In big businesses there are many ways that money can be laundered and accounts can be fraudulated. One of the most famous financial scandals occurred in 1998 by a large company, Waste Management.
Waste Management is is an “American waste management, comprehensive waste, and environmental services company in North America. Founded in 1971, the company is headquartered in the First City Tower in Houston, Texas." It is the largest waste management company in the U.S. A big part of WM's business revolves around sustainability.
From their EfW efforts to its landfill habitats, the company is greener than just its logo. It's also taken to reducing carbon emissions for its fleet of vehicle.
On March 26, 2002, the securities and Exchange commision filed a suit against Waste Management. The suit involved the founder and the five other former top officers of the company. According to the report, the suit charged them with perpetrating a massive financial fraud lasting more than five years.

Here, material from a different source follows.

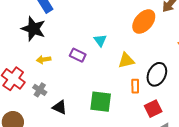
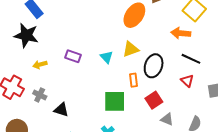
cyan triangle: (100, 40) -> (107, 57), moved
yellow triangle: (126, 60) -> (131, 49), moved
green square: (101, 102) -> (115, 101), moved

The official statement reads; “The complaint, filed in U.S. District Court in Chicago, charges that defendants engaged in a systematic scheme to falsify and misrepresent Waste Management's financial results between 1992 and 1997. (Waste Management Founder, Five Other Former Top Officers Sued for Massive Fraud).”
According to the suit, Waste Management violated, and aided and abetted violations of, antifraud, reporting, and record-keeping provisions of the federal securities laws. The company is putting rules and regulations in order to prohibit future violations, disgorgement of defendants' ill-gotten gains, civil money penalties, and officer and director bars against all defendants.
Financial fraud occurs for numerous reason. These reasons could be lack of transparency, which means that the financial transactions are so complex that it is difficult to understand and fraud can be hid easily; another way is Poor management information, which is when a company's management information system does not produce results that are timely, accurate, sufficiently detailed and relevant. The top reason for people to commit fraud is greed. When people see the opportunity for a fast buck, they pounce on it. As stated by the complaint, "Defendants' fraudulent conduct was driven by greed and a desire to retain their corporate positions and status in the business and social communities," Newkirk said. "Our goal is to take the profit out of securities fraud and to prevent fraudsters from serving as officers or directors of public companies.(The 10 Worst Accounting Scandals of All Time)."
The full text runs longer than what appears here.